[ 
https://issues.apache.org/jira/browse/CASSANDRA-8180?page=com.atlassian.jira.plugin.system.issuetabpanels:comment-tabpanel&focusedCommentId=15114909#comment-15114909
 ] 

Stefania commented on CASSANDRA-8180:
-------------------------------------

Pushed a 
[commit|https://github.com/stef1927/cassandra/commit/d5cfc6fd56d50eda5d9c510591bae1d66e17ec59]
 where we don't use the lower bound in the presence of tombstones and 
{{DeleteTest}} is now passing. CI is still pending however. I would like to 
point out that {{iter.partitionLevelDeletion()}} is currently called for all 
sstables by {{queryMemtableAndDiskInternal()}} and therefore, in the presence 
of tombstones, we have to access the sstable anyway.

bq. Tombstones. A DELETE WHERE pk = ? AND ck1 = ? in a table with key (pk, ck1, 
ck2) will generate one.

This case existed already in 
{{DeleteTest.testDeleteWithRangeAndTwoClusteringColumns()}}. It does not fail 
though, because the clustering comparator compares prefix values from first to 
last and so it works fine with incomplete prefixes.

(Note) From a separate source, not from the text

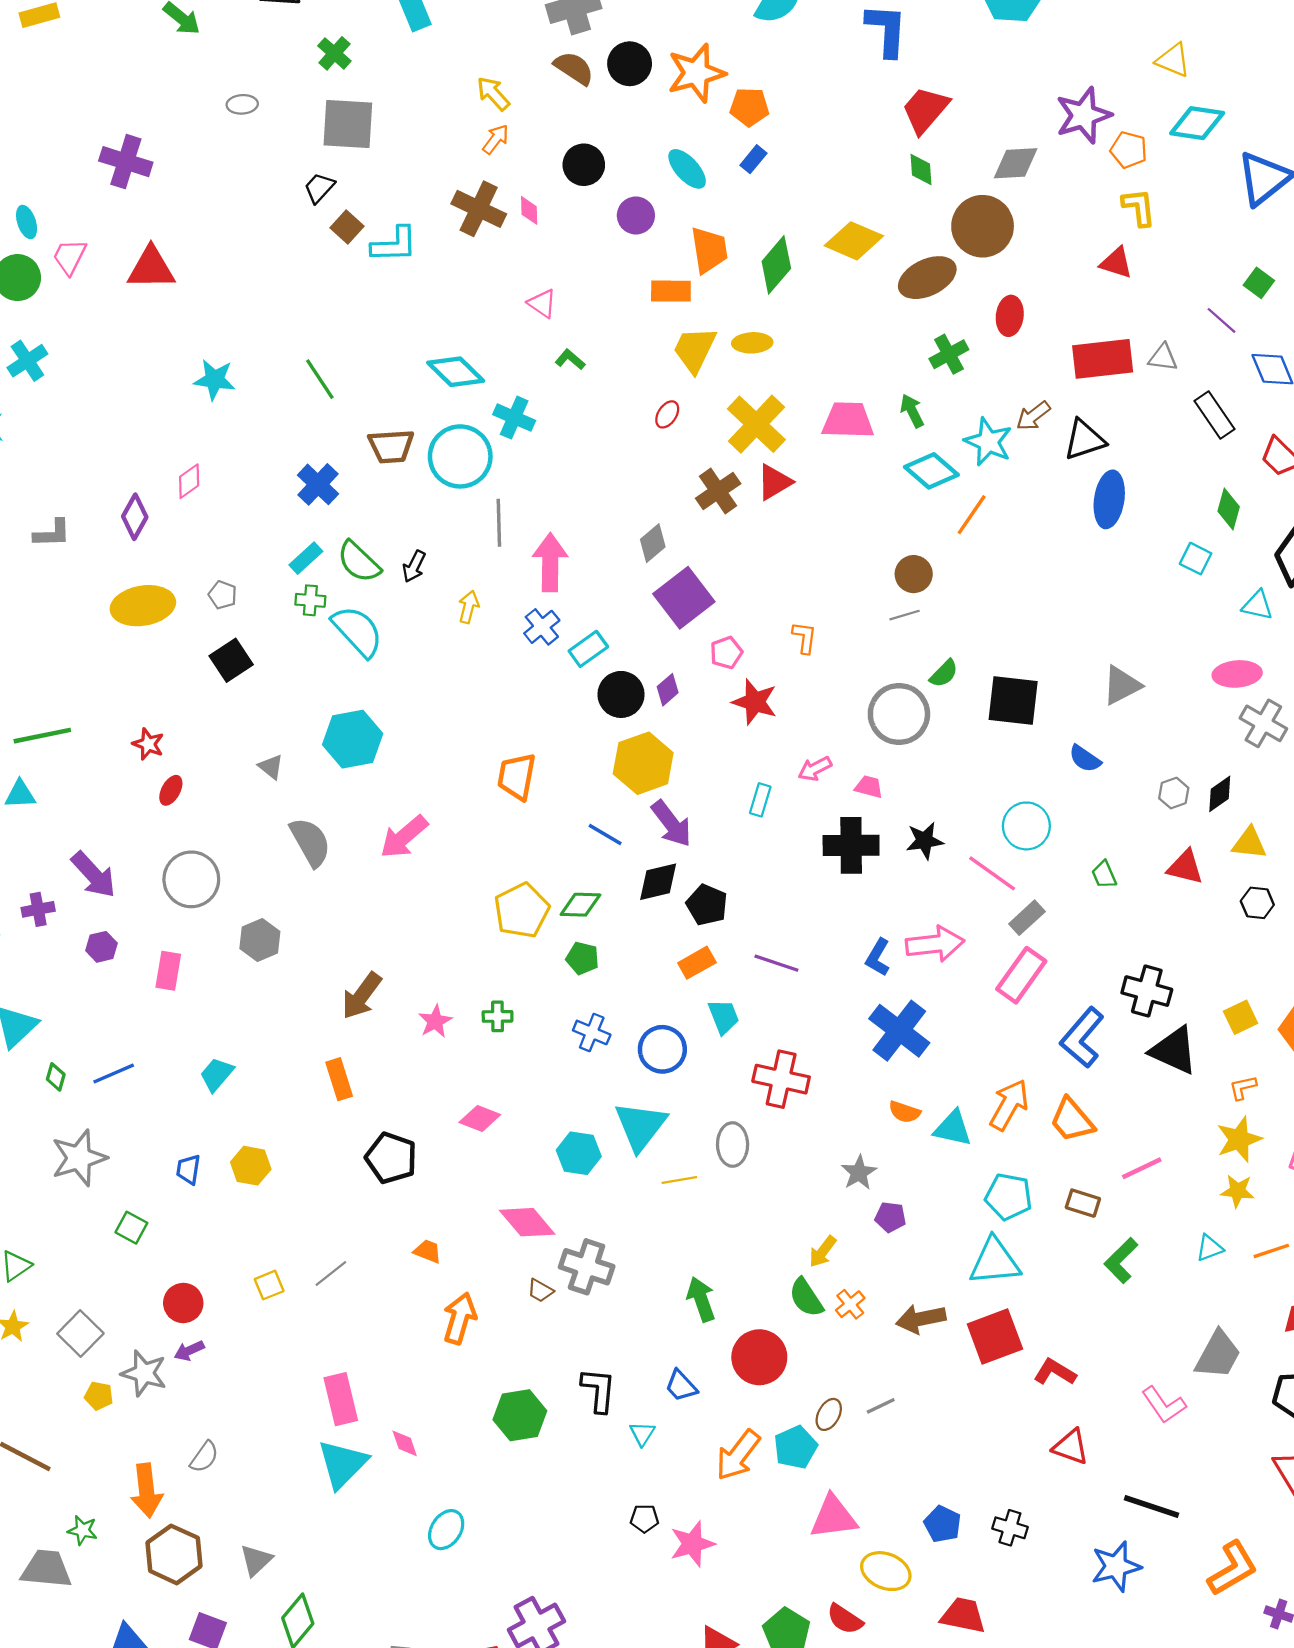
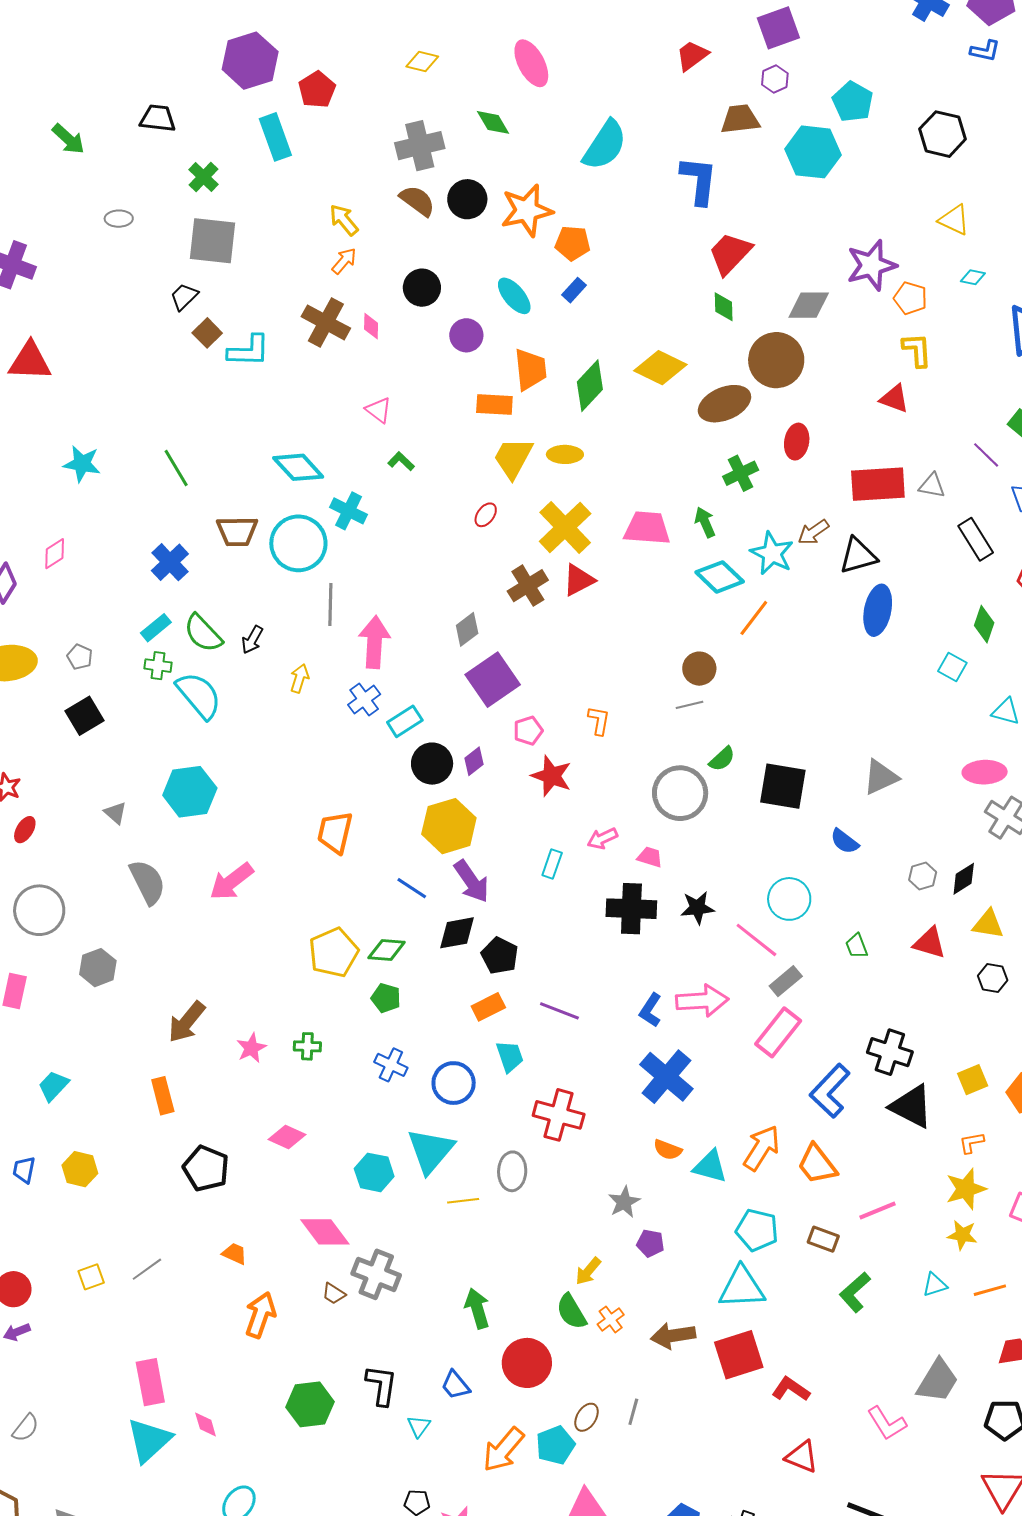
cyan diamond: (1197, 123) -> (973, 277), size x0.5
gray line: (881, 1406) -> (633, 1412), turned -52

bq. An empty row will not work correctly as a lower bound. It does not sort as 
needed with respect to tombstone bounds, which should also be included in the 
test (more specifically, one that adds a row, flushes, deletes same row, 
flushes again, then checks if it resurfaces-- I believe this would break with 
the current code). Use a RangeTombstoneBound with DeletionTime.LIVE as the 
deletion time and a bound obtained by RangeTombstone.Bound.inclusiveOpen, which 
should do the right thing in both directions.

I don't think this matters any longer if we never replace a tombstone with a 
lower bound but, I could not reproduce any failures even when using a lower 
bound for tombstones (other than for one sided range tombstones). Here is what 
I tried:

- add a row, flush, delete same row, flush again => FINE (we don't even use 
merge iterator)
- add two rows in same partition, flush, delete one and flush, delete other one 
and flush, FINE again
- add three rows in same partition, flush, delete one and flush, delete other 
one and flush, FINE again

We can replace {{BTreeRow.emptyRow(ret)}} with {{new 
RangeTombstoneBoundMarker(RangeTombstone.Bound.inclusiveOpen(filter.isReversed(),
 ret.getRawValues()), DeletionTime.LIVE)}} if there is still a valid reason and 
ideally a failing test would be useful. I will clean up {{lowerBound()}} and 
add some comments to it in the next round once we have reached a decision.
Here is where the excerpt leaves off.